Review on February 26, 2018, of MR1, " ... Nurse Notes," dated December 7, 2017 at 4:53 PM, revealed, " ... Rapid response/code blue. Found PT [patient] unresponsive. Called rapid response. Initiated CPR. PT not breathing. Code Blue Called. Death pronounced by MD ... . Family notified by Dr. [doctor] ... . Nursing Supervisor ... and Nurse Manager ... notified."
Review on February 26, 2018, of MR1, "Discharge Summary," A code blue was called for asystole lasting for 24 minutes."
Review on February 26, 2018, of MR1, "Certificate of Death," dated 12/7/17, revealed, " ... date signed 12/7/17 ... time of death 4:09 PM. ... Cause of death ... Cardiac Arrhythmia."
Review on February 28, 2018 of facility document, dated December 7, 2017, revealed " ... Patient on cardiac monitor. Alarm undetected by monitor tech. RN [registered nurse] entered the room. Patient unresponsive. Code Blue called. Unsuccessful."
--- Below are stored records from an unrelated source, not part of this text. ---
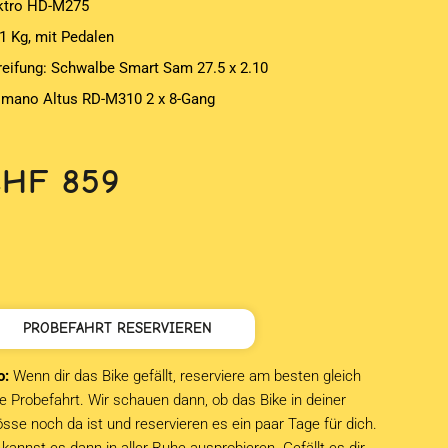
ktro HD-M275
,1 Kg, mit Pedalen
reifung: Schwalbe Smart Sam 27.5 x 2.10
imano Altus RD-M310 2 x 8-Gang
CHF
859
PROBEFAHRT RESERVIEREN
o:
Wenn dir das Bike gefällt, reserviere am besten gleich
e Probefahrt. Wir schauen dann, ob das Bike in deiner
sse noch da ist und reservieren es ein paar Tage für dich.
kannst es dann in aller Ruhe ausprobieren. Gefällt es dir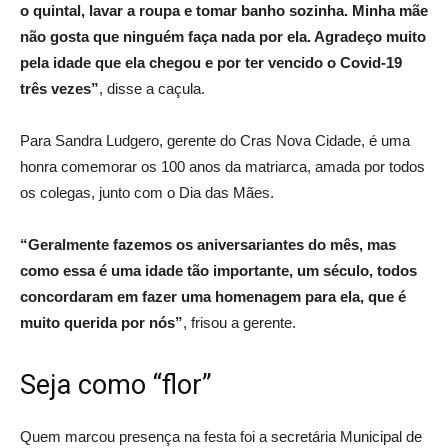
o quintal, lavar a roupa e tomar banho sozinha. Minha mãe
não gosta que ninguém faça nada por ela. Agradeço muito
pela idade que ela chegou e por ter vencido o Covid-19
três vezes”
, disse a caçula.
Para Sandra Ludgero, gerente do Cras Nova Cidade, é uma
honra comemorar os 100 anos da matriarca, amada por todos
os colegas, junto com o Dia das Mães.
“Geralmente fazemos os aniversariantes do mês, mas
como essa é uma idade tão importante, um século, todos
concordaram em fazer uma homenagem para ela, que é
muito querida por nós”
, frisou a gerente.
Seja como “flor”
Quem marcou presença na festa foi a secretária Municipal de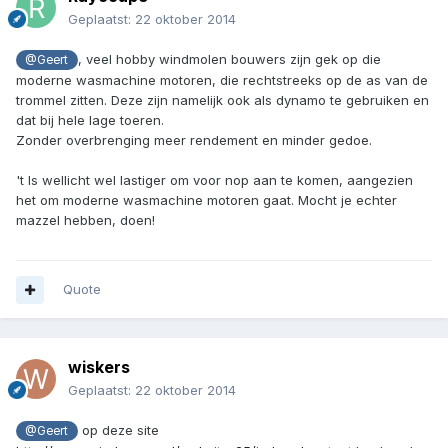
Geplaatst:
22 oktober 2014
, veel hobby windmolen bouwers zijn gek op die
@Geert
moderne wasmachine motoren, die rechtstreeks op de as van de
trommel zitten. Deze zijn namelijk ook als dynamo te gebruiken en
dat bij hele lage toeren.
Zonder overbrenging meer rendement en minder gedoe.
't Is wellicht wel lastiger om voor nop aan te komen, aangezien
het om moderne wasmachine motoren gaat. Mocht je echter
mazzel hebben, doen!
Quote
wiskers
Geplaatst:
22 oktober 2014
op deze site
@Geert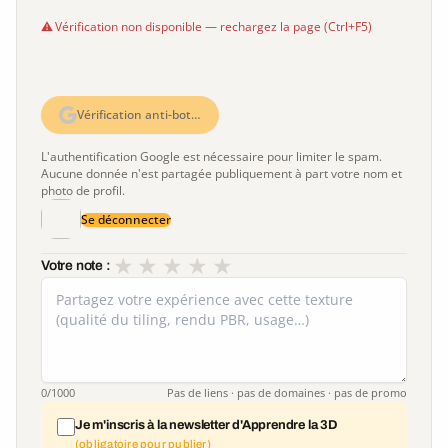
Vérification non disponible — rechargez la page (Ctrl+F5)
Vérification anti-bot…
L'authentification Google est nécessaire pour limiter le spam.
Aucune donnée n'est partagée publiquement à part votre nom et
photo de profil.
Se déconnecter
★
★
★
★
★
Votre note :
0
/1000
Pas de liens · pas de domaines · pas de promo
Je m'inscris à la newsletter d'Apprendre la 3D
(obligatoire pour publier)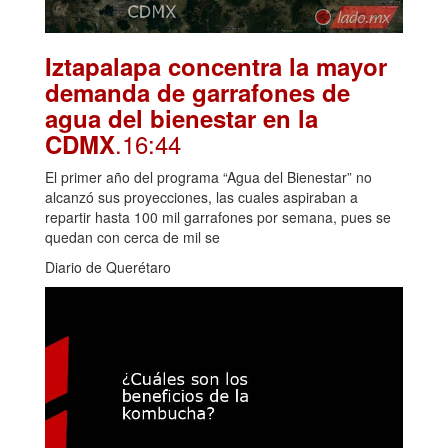
Iztapalapa concentra la mayor
demanda de garrafones de
agua del bienestar en la
.16:44
CDMX
El primer año del programa “Agua del Bienestar” no
alcanzó sus proyecciones, las cuales aspiraban a
repartir hasta 100 mil garrafones por semana, pues se
quedan con cerca de mil se
Diario de Querétaro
Interview with EMP1 and EMP2 on February 27, 2018 between 1:10 PM and 1:35 PM, indicated that a root cause analysis was performed. EMP1 and EMP2 confirmed, in reviewing Cardiac Rhythm strip for patient related to MR1, initially artifact was correctly identified by Monitor Tech (MT), however when rhythm changed to a dangerous dysrhythmia MT did not correctly identify change, silenced the alarms without verifying the rhythm and did not notify Nursing staff of alarm. Further confirmed, RN found patient during rounds approximately 20 minutes after monitor alarm and called the rapid response code."
Tag No.: A0207
Based on a review of facility policy and procedures and facility documents and personnel files (PF), and interview with staff (EMP), it was determined the facility failed to ensure the restraint educator was qualified as evidenced by specific education, training, and experience in techniques used to address patients' behaviors and restraint application for one of six personnel files reviewed (PF7).
Findings include:
A request was made to EMP6, on February 27, 2018, at approximately 1:20PM, for facility policy and procedures for Restraint Educator Training Requirements. None was provided.
Review of PF2, PF3, PF4, PF5 and PF7 revealed PF7 as the designated restraint educator. Further review of PF7 revealed no documented evidence PF7 was qualified through higher level of knowledge and education, training, and experience in techniques to address patients' behaviors and restraint application. Further review of PF "... Skills Checklist - Restraint Application ..." revealed PF2, PF3, PF4, PF5, PF6 and PF7 all had the same level of training, education in techniques used to address patients' behaviors.
Interview on February 27, 2018, with EMP6 at 1:17PM, confirmed PF7 was the designated restraint educator for the facility. Further interview confirmed no documented evidence PF7 was qualified through higher level of knowledge and education, training, and experience in techniques to address patients' behaviors and restraint application. Further interview with EMP6 confirmed PF2, PF3, PF4, PF5, PF6 and PF7 all had the same level of training, education in techniques used to address patients' behaviors. Interview confirmed no policy and procedure for Restraint Educator Training Requirements.